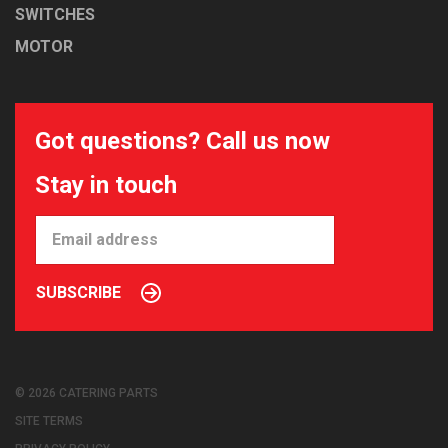
SWITCHES
MOTOR
Got questions? Call us now
Stay in touch
SUBSCRIBE
© 2026 CATERING PARTS
SITE TERMS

● **EXERCISE DETAILS**
Using the records above, output their complete text exactly, minus any images.

● **WRITTEN ANSWER**
SWITCHES
MOTOR
Got questions? Call us now
Stay in touch
SUBSCRIBE
© 2026 CATERING PARTS
SITE TERMS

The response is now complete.